**Problem statement**
A word-for-word copy of the following listing is needed. Leave out its images.

_ _ _

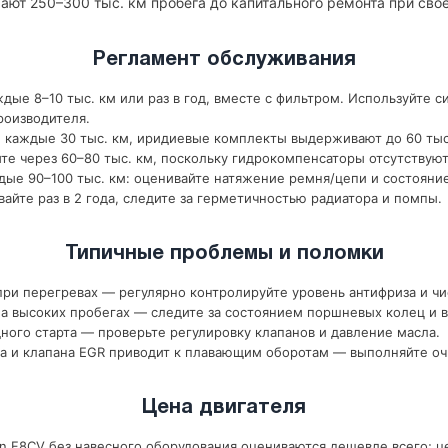
ают 250–300 тыс. км пробега до капитального ремонта при св
Регламент обслуживания
дые 8–10 тыс. км или раз в год, вместе с фильтром. Используйте с
роизводителя.
 каждые 30 тыс. км, иридиевые комплекты выдерживают до 60 тыс
те через 60–80 тыс. км, поскольку гидрокомпенсаторы отсутствуют
ые 90–100 тыс. км: оценивайте натяжение ремня/цепи и состояни
йте раз в 2 года, следите за герметичностью радиатора и помпы.
Типичные проблемы и поломки
ри перегревах — регулярно контролируйте уровень антифриза и чи
 высоких пробегах — следите за состоянием поршневых колец и в
ного старта — проверьте регулировку клапанов и давление масла.
а и клапана EGR приводит к плавающим оборотам — выполняйте оч
Цена двигателя
 F8CV без навесного оборудования оцениваются дешевле всего; це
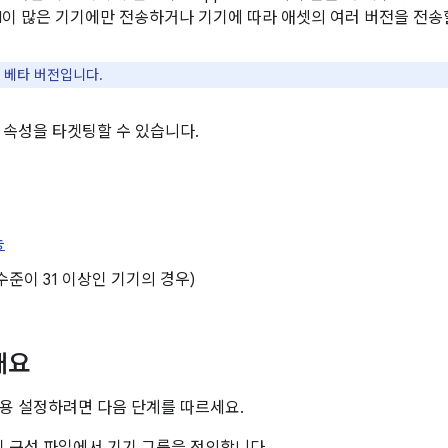
M이 많은 기기에만 전송하거나 기기에 따라 애셋의 여러 버전을 전송
 베타 버전입니다.
 속성을 타겟팅할 수 있습니다.
능
I 수준이 31 이상인 기기의 경우)
개요
용 설정하려면 다음 단계를 따르세요.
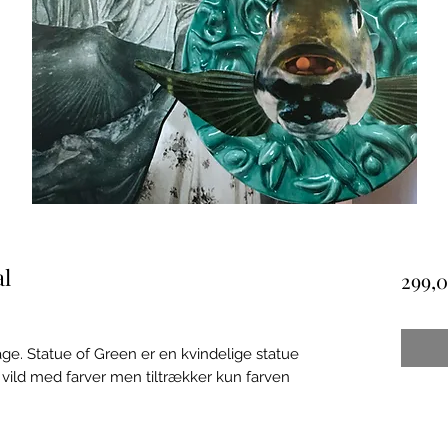
al
299,0
age. Statue of Green er en kvindelige statue
 vild med farver men tiltrækker kun farven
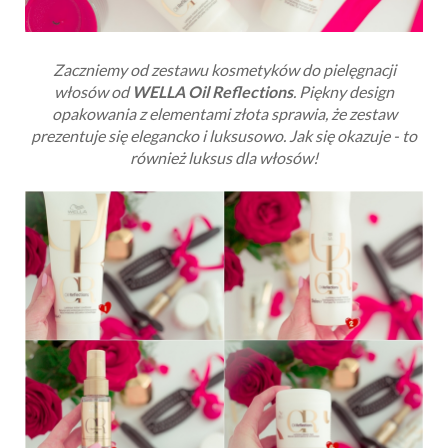
Zaczniemy od zestawu kosmetyków do pielęgnacji
włosów od
WELLA Oil Reflections
. Piękny design
opakowania z elementami złota sprawia, że zestaw
prezentuje się elegancko i luksusowo. Jak się okazuje - to
również luksus dla włosów!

_ _ _

**Your response**
ают 250–300 тыс. км пробега до капитального ремонта при св
Регламент обслуживания
дые 8–10 тыс. км или раз в год, вместе с фильтром. Используйте с
роизводителя.
 каждые 30 тыс. км, иридиевые комплекты выдерживают до 60 тыс
те через 60–80 тыс. км, поскольку гидрокомпенсаторы отсутствуют
ые 90–100 тыс. км: оценивайте натяжение ремня/цепи и состояни
йте раз в 2 года, следите за герметичностью радиатора и помпы.
Типичные проблемы и поломки
ри перегревах — регулярно контролируйте уровень антифриза и чи
 высоких пробегах — следите за состоянием поршневых колец и в
ного старта — проверьте регулировку клапанов и давление масла.
а и клапана EGR приводит к плавающим оборотам — выполняйте оч
Цена двигателя
 F8CV без навесного оборудования оцениваются дешевле всего; це
M이 많은 기기에만 전송하거나 기기에 따라 애셋의 여러 버전을 전송
 베타 버전입니다.
 속성을 타겟팅할 수 있습니다.
능
I 수준이 31 이상인 기기의 경우)
개요
용 설정하려면 다음 단계를 따르세요.
al
299,0
age. Statue of Green er en kvindelige statue
 vild med farver men tiltrækker kun farven
Zaczniemy od zestawu kosmetyków do pielęgnacji
włosów od
WELLA Oil Reflections
. Piękny design
opakowania z elementami złota sprawia, że zestaw
prezentuje się elegancko i luksusowo. Jak się okazuje - to
również luksus dla włosów!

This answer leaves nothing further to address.